Despite the Paris talks being over a year away, "announcing targets this early - rather than holding out until the last possible minute when all cards were on the table - is extremely constructive," said Joanna Lewis, associate professor of Chinese energy and environment at Georgetown University. "Hopefully it will motivate other nations to follow suit."
UN Secretary-General Ban Ki-moon called the joint statement issued by China and the US "an important contribution" to a possible global climate-change agreement in Paris next year. "China and the United States have demonstrated the leadership that the world expects of them," Ban said in a statement.
China intends to peak its carbon dioxide emissions by around 2030 and will make its best efforts to do so early, according to the joint announcement made by presidents Xi Jinping and Barack Obama in Beijing on Wednesday.
It's the first time that China has set a time frame to cap its emissions.
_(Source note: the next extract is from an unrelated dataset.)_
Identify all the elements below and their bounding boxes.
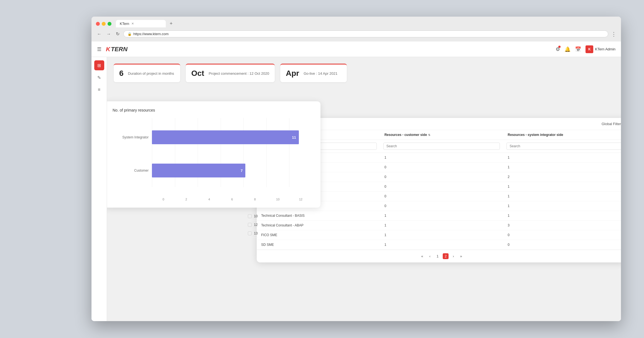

The nation also committed to increasing its share of non-fossil fuel energy to about 20 percent by 2030.
At the same time, Obama announced a new target to cut US greenhouse gas emissions between 26 to 28 percent below 2005 levels by 2025, a step forward from its previous pledge to cut emissions by 17 percent by 2020 from 2005 levels.
"The climate announcements by the United States and China mark a major departure from previous climate targets for both countries. Both countries had been hinting at what their next round of climate targets would look like for several months, so I think the timing was more of a surprise than the content of the agreement," said Lewis of Georgetown University.
Lewis said that China's announcement to achieve peak carbon dioxide emissions by around 2030 is a more "ambitious" scenario, given that recent US-China studies have predicted that baseline CO2 peaks could be reached in the 2035-2040 time frame, with the more accelerated scenario falling in the 2025-2030 range.
The two countries recognized that these actions are part of the long-term effort to transition to low-carbon economies, mindful of the global temperature goal of 2 degrees Celsius, according to the joint announcement.
"The two countries are committed to reaching an ambitious 2015 agreement that reflects the principle of common but differentiated responsibilities and respective capabilities, in light of different national circumstances," the countries said.
Other climate experts said it was historic to have the leaders of the world's two largest economies stand shoulder-to-shoulder and make significant commitments to curb emissions.
Zou Ji, deputy director of the National Center for Climate Change Strategy and International Cooperation, a think tank, said the joint announcement was a "significant and constructive" outcome that resulted from nearly six months' dialogue between the two countries.
"What's more important than the specific targets is that China and US, the world's largest developed country and developing country, have move toward a more clear, firm and pragmatic direction in addressing climate change," said Zou.
Fred Krupp, president of the Environmental Defense Fund, a US nonprofit environmental advocacy group, said this level of cooperation between the two largest emitting nations is essential.
"But more leadership will be needed. The focus between now and the Paris meeting should be to ensure that commitments from the US, China and all countries are equal to the urgency and magnitude of the problem," Krupp said.
China and the US are also two of the world's largest investors in clean energy. The two countries have cooperated on launching initiatives on vehicles, smart grids and greenhouse gas data management.
Fu Jing in Brussels contributed to this story.